**** Data shown

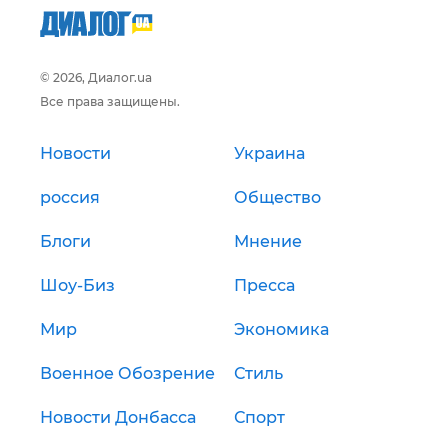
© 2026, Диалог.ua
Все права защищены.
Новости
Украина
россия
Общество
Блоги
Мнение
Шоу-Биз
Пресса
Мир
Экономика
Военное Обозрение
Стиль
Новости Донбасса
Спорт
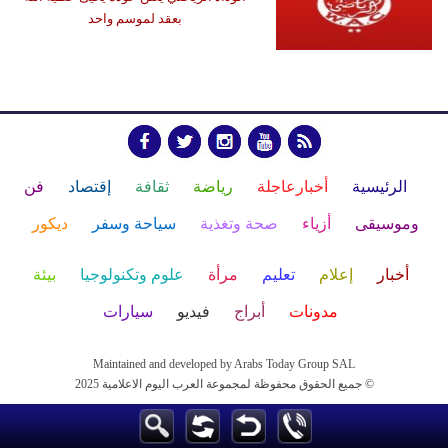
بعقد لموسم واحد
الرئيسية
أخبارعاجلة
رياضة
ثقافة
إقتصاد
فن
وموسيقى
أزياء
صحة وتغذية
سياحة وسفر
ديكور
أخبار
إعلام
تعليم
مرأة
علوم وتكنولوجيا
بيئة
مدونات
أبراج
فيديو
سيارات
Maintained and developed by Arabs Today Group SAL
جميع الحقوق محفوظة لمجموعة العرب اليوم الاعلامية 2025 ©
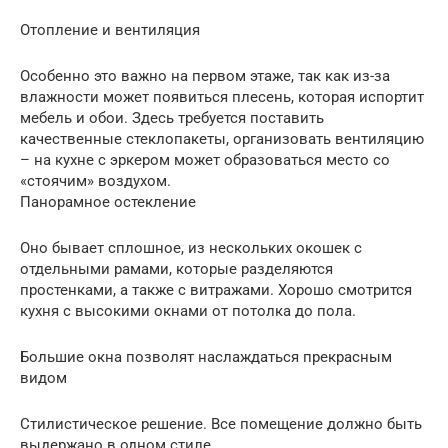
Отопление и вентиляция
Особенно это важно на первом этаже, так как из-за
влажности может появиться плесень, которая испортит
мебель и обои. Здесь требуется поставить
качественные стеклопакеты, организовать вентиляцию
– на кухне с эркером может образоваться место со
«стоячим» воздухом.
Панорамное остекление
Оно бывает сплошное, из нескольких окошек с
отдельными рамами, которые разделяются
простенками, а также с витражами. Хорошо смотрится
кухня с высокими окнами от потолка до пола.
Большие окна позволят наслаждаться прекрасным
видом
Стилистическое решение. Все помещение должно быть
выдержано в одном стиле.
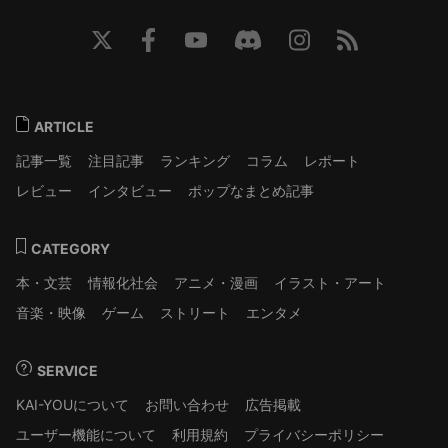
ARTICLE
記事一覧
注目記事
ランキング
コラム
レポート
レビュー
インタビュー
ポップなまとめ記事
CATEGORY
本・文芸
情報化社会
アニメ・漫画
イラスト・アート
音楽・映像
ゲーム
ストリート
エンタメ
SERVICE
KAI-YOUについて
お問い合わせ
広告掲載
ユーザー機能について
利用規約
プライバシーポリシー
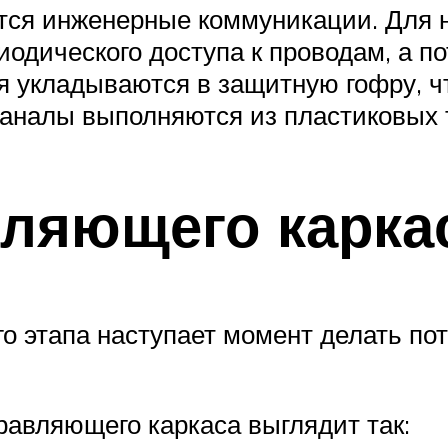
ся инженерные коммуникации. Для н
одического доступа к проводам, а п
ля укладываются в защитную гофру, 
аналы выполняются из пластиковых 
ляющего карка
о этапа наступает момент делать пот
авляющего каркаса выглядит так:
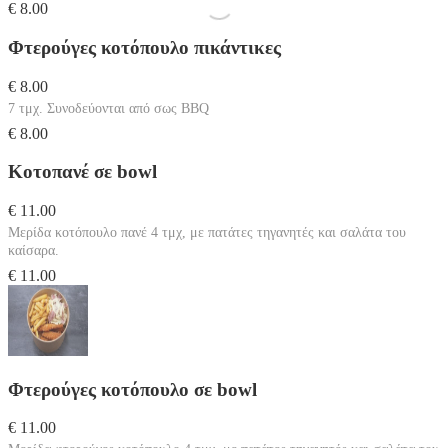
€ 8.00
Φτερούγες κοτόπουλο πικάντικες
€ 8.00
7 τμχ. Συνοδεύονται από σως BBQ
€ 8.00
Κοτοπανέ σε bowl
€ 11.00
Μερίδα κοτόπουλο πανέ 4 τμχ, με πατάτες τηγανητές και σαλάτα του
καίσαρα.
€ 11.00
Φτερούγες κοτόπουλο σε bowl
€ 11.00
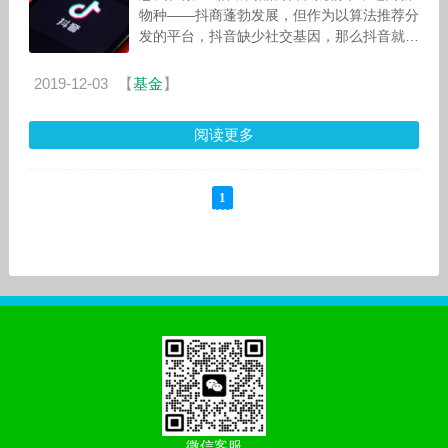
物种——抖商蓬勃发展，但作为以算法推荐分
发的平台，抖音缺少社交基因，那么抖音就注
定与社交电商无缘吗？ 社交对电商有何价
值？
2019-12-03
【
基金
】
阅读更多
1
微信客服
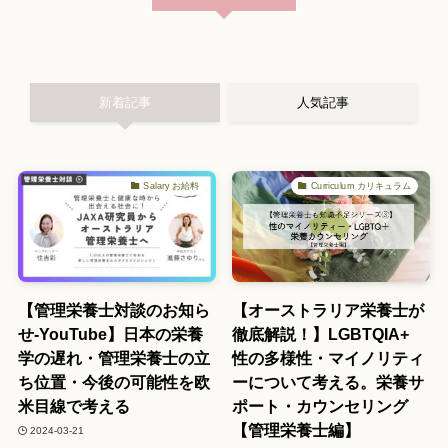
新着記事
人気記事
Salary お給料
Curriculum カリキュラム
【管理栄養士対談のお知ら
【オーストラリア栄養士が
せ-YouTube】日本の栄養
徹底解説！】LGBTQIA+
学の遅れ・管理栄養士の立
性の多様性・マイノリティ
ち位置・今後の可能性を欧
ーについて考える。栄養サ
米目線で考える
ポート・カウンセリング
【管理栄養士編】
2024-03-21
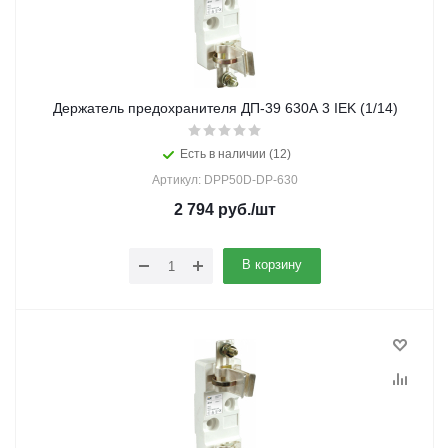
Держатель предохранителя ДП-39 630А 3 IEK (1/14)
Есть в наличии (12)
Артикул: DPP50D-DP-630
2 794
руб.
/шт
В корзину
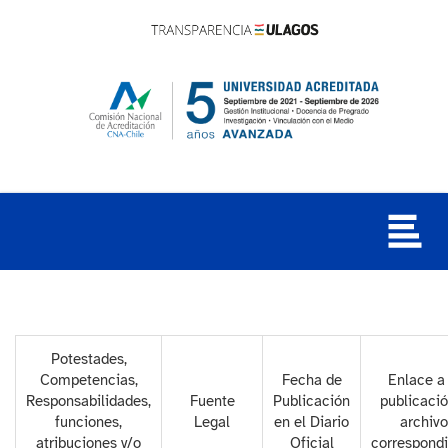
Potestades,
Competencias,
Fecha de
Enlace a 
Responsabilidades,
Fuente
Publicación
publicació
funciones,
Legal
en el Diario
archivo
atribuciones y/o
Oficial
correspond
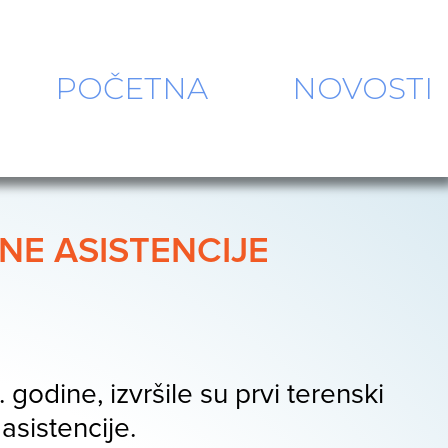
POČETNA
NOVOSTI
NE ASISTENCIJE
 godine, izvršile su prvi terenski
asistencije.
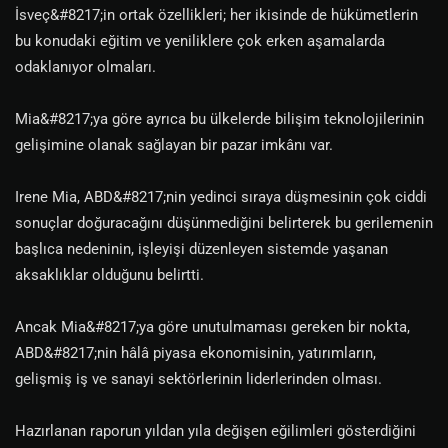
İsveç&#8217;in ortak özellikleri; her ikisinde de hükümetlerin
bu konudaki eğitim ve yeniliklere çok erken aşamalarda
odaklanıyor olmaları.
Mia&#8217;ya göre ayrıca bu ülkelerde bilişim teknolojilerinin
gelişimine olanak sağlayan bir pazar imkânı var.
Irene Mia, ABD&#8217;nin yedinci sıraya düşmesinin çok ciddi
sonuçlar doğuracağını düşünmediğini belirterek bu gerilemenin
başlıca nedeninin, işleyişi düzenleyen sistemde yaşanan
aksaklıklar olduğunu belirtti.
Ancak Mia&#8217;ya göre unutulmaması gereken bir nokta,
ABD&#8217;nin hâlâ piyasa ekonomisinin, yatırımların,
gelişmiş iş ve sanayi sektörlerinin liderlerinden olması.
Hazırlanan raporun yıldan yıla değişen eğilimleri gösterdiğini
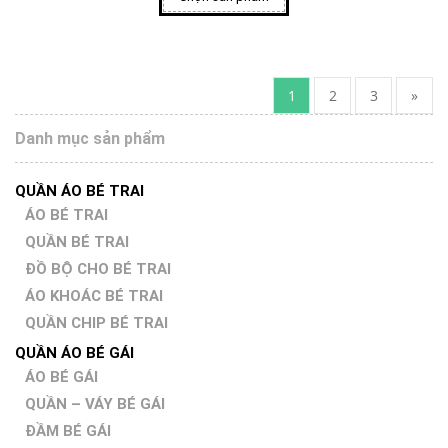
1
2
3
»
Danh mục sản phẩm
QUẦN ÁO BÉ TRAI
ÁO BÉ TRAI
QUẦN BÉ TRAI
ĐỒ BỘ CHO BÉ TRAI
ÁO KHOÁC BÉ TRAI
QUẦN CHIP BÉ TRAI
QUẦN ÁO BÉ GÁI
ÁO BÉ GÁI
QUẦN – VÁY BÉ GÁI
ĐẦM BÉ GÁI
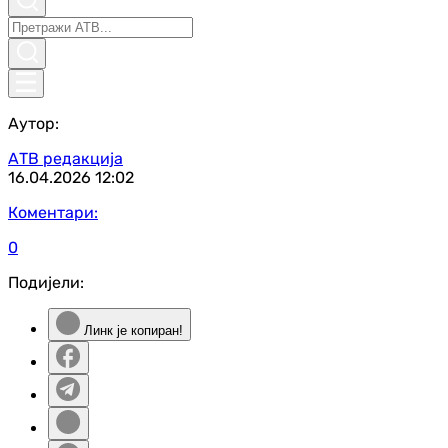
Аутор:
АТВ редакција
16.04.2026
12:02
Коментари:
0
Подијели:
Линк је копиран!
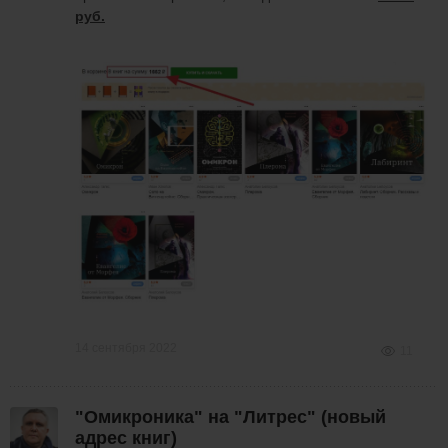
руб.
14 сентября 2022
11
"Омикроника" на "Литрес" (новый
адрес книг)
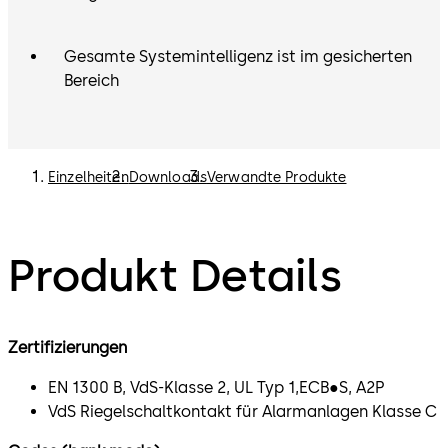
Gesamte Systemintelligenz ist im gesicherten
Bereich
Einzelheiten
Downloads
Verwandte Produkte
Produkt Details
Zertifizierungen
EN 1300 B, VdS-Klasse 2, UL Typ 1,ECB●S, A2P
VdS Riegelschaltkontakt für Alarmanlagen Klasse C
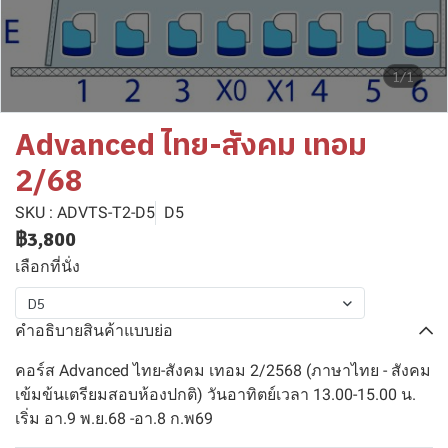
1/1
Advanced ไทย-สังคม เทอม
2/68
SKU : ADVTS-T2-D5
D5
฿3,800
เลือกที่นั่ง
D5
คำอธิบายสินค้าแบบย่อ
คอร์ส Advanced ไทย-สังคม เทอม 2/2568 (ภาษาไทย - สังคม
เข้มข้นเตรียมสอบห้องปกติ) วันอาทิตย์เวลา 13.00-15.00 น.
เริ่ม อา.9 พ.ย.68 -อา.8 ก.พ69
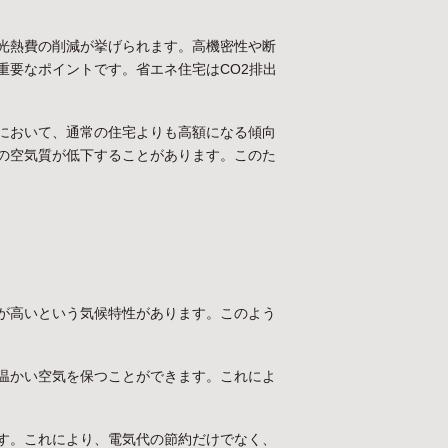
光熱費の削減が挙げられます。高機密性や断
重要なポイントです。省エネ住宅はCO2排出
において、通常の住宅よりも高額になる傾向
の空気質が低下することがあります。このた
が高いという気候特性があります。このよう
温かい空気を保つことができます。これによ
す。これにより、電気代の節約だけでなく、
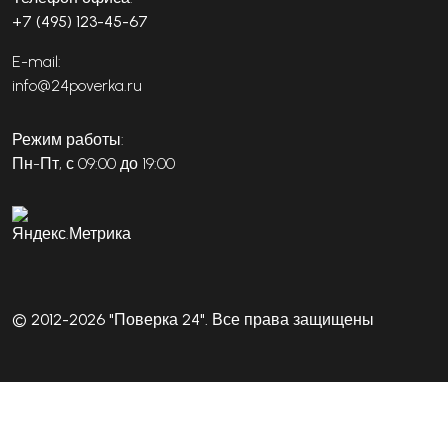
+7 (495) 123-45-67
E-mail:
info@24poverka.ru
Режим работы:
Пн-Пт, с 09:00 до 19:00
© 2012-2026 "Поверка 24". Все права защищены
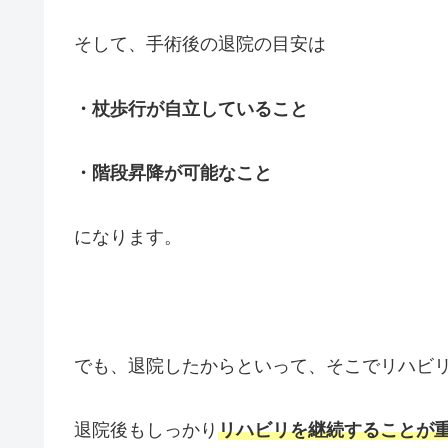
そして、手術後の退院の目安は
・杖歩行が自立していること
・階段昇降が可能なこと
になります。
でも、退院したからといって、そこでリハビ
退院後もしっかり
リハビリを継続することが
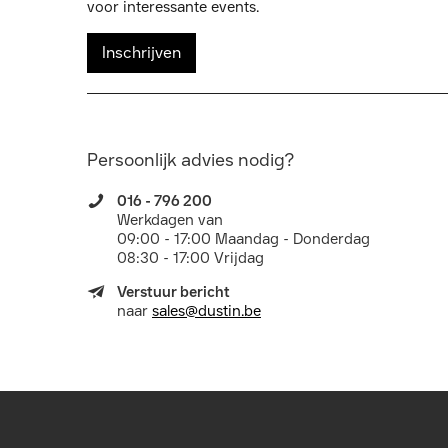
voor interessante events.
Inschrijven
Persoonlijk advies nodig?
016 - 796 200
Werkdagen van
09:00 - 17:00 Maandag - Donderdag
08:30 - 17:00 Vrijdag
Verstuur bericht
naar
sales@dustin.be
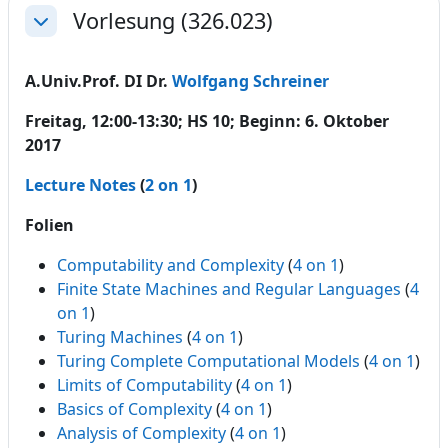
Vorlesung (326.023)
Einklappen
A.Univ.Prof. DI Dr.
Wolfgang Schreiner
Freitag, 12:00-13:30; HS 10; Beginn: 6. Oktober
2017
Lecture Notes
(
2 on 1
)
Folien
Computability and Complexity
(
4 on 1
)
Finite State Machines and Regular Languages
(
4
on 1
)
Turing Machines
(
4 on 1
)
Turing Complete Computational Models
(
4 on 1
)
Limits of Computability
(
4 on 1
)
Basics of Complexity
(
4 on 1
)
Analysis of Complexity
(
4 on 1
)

********

> What to do: Output the records above exactly; leave out the pictures.

> Task response:
© 2026, Диалог.ua
Все права защищены.
Новости
Украина
россия
Общество
Блоги
Мнение
Шоу-Биз
Пресса
Мир
Экономика
Военное Обозрение
Стиль
Новости Донбасса
Спорт
بعقد لموسم واحد
الرئيسية
أخبارعاجلة
رياضة
ثقافة
إقتصاد
فن
وموسيقى
أزياء
صحة وتغذية
سياحة وسفر
ديكور
أخبار
إعلام
تعليم
مرأة
علوم وتكنولوجيا
بيئة
مدونات
أبراج
فيديو
سيارات
Maintained and developed by Arabs Today Group SAL
جميع الحقوق محفوظة لمجموعة العرب اليوم الاعلامية 2025 ©
Отопление и вентиляция
Особенно это важно на первом этаже, так как из-за
влажности может появиться плесень, которая испортит
мебель и обои. Здесь требуется поставить
качественные стеклопакеты, организовать вентиляцию
– на кухне с эркером может образоваться место со
«стоячим» воздухом.
Панорамное остекление
Оно бывает сплошное, из нескольких окошек с
отдельными рамами, которые разделяются
простенками, а также с витражами. Хорошо смотрится
кухня с высокими окнами от потолка до пола.
Большие окна позволят наслаждаться прекрасным
видом
Стилистическое решение. Все помещение должно быть
выдержано в одном стиле.
ARTICLE
記事一覧
注目記事
ランキング
コラム
レポート
レビュー
インタビュー
ポップなまとめ記事
CATEGORY
本・文芸
情報化社会
アニメ・漫画
イラスト・アート
音楽・映像
ゲーム
ストリート
エンタメ
SERVICE
KAI-YOUについて
お問い合わせ
広告掲載
ユーザー機能について
利用規約
プライバシーポリシー
ся инженерные коммуникации. Для н
одического доступа к проводам, а п
ля укладываются в защитную гофру, 
аналы выполняются из пластиковых 
ляющего карка
о этапа наступает момент делать пот
авляющего каркаса выглядит так:
€ 8.00
Φτερούγες κοτόπουλο πικάντικες
€ 8.00
7 τμχ. Συνοδεύονται από σως BBQ
€ 8.00
Κοτοπανέ σε bowl
€ 11.00
Μερίδα κοτόπουλο πανέ 4 τμχ, με πατάτες τηγανητές και σαλάτα του
καίσαρα.
€ 11.00
Φτερούγες κοτόπουλο σε bowl
€ 11.00
物种——抖商蓬勃发展，但作为以算法推荐分
发的平台，抖音缺少社交基因，那么抖音就注
定与社交电商无缘吗？ 社交对电商有何价
值？
2019-12-03
【
基金
】
阅读更多
1
微信客服
新着記事
人気記事
Salary お給料
Curriculum カリキュラム
【管理栄養士対談のお知ら
【オーストラリア栄養士が
せ-YouTube】日本の栄養
徹底解説！】LGBTQIA+
学の遅れ・管理栄養士の立
性の多様性・マイノリティ
ち位置・今後の可能性を欧
ーについて考える。栄養サ
米目線で考える
ポート・カウンセリング
【管理栄養士編】
2024-03-21
Держатель предохранителя ДП-39 630А 3 IEK (1/14)
Есть в наличии (12)
Артикул: DPP50D-DP-630
2 794
руб.
/шт
В корзину
Potestades,
Competencias,
Fecha de
Enlace a 
Responsabilidades,
Fuente
Publicación
publicació
funciones,
Legal
en el Diario
archivo
atribuciones y/o
Oficial
correspond
POČETNA
NOVOSTI
NE ASISTENCIJE
 godine, izvršile su prvi terenski
asistencije.
İsveç&#8217;in ortak özellikleri; her ikisinde de hükümetlerin
bu konudaki eğitim ve yeniliklere çok erken aşamalarda
odaklanıyor olmaları.
Mia&#8217;ya göre ayrıca bu ülkelerde bilişim teknolojilerinin
gelişimine olanak sağlayan bir pazar imkânı var.
Irene Mia, ABD&#8217;nin yedinci sıraya düşmesinin çok ciddi
sonuçlar doğuracağını düşünmediğini belirterek bu gerilemenin
başlıca nedeninin, işleyişi düzenleyen sistemde yaşanan
aksaklıklar olduğunu belirtti.
Ancak Mia&#8217;ya göre unutulmaması gereken bir nokta,
ABD&#8217;nin hâlâ piyasa ekonomisinin, yatırımların,
gelişmiş iş ve sanayi sektörlerinin liderlerinden olması.
Hazırlanan raporun yıldan yıla değişen eğilimleri gösterdiğini
1
2
3
»
Danh mục sản phẩm
QUẦN ÁO BÉ TRAI
ÁO BÉ TRAI
QUẦN BÉ TRAI
ĐỒ BỘ CHO BÉ TRAI
ÁO KHOÁC BÉ TRAI
QUẦN CHIP BÉ TRAI
QUẦN ÁO BÉ GÁI
ÁO BÉ GÁI
QUẦN – VÁY BÉ GÁI
ĐẦM BÉ GÁI
Аутор:
АТВ редакција
16.04.2026
12:02
Коментари:
0
Подијели:
Линк је копиран!
руб.
14 сентября 2022
11
"Омикроника" на "Литрес" (новый
адрес книг)
Gesamte Systemintelligenz ist im gesicherten
Bereich
Einzelheiten
Downloads
Verwandte Produkte
Produkt Details
Zertifizierungen
EN 1300 B, VdS-Klasse 2, UL Typ 1,ECB●S, A2P
VdS Riegelschaltkontakt für Alarmanlagen Klasse C
1/1
Advanced ไทย-สังคม เทอม
2/68
SKU : ADVTS-T2-D5
D5
฿3,800
เลือกที่นั่ง
D5
คำอธิบายสินค้าแบบย่อ
คอร์ส Advanced ไทย-สังคม เทอม 2/2568 (ภาษาไทย - สังคม
เข้มข้นเตรียมสอบห้องปกติ) วันอาทิตย์เวลา 13.00-15.00 น.
เริ่ม อา.9 พ.ย.68 -อา.8 ก.พ69
光熱費の削減が挙げられます。高機密性や断
重要なポイントです。省エネ住宅はCO2排出
において、通常の住宅よりも高額になる傾向
の空気質が低下することがあります。このた
が高いという気候特性があります。このよう
温かい空気を保つことができます。これによ
す。これにより、電気代の節約だけでなく、
+7 (495) 123-45-67
E-mail:
info@24poverka.ru
Режим работы:
Пн-Пт, с 09:00 до 19:00
© 2012-2026 "Поверка 24". Все права защищены
そして、手術後の退院の目安は
・杖歩行が自立していること
・階段昇降が可能なこと
になります。
でも、退院したからといって、そこでリハビ
退院後もしっかり
リハビリを継続することが
voor interessante events.
Inschrijven
Persoonlijk advies nodig?
016 - 796 200
Werkdagen van
09:00 - 17:00 Maandag - Donderdag
08:30 - 17:00 Vrijdag
Verstuur bericht
naar
sales@dustin.be
Vorlesung (326.023)
Einklappen
A.Univ.Prof. DI Dr.
Wolfgang Schreiner
Freitag, 12:00-13:30; HS 10; Beginn: 6. Oktober
2017
Lecture Notes
(
2 on 1
)
Folien
Computability and Complexity
(
4 on 1
)
Finite State Machines and Regular Languages
(
4
on 1
)
Turing Machines
(
4 on 1
)
Turing Complete Computational Models
(
4 on 1
)
Limits of Computability
(
4 on 1
)
Basics of Complexity
(
4 on 1
)
Analysis of Complexity
(
4 on 1
)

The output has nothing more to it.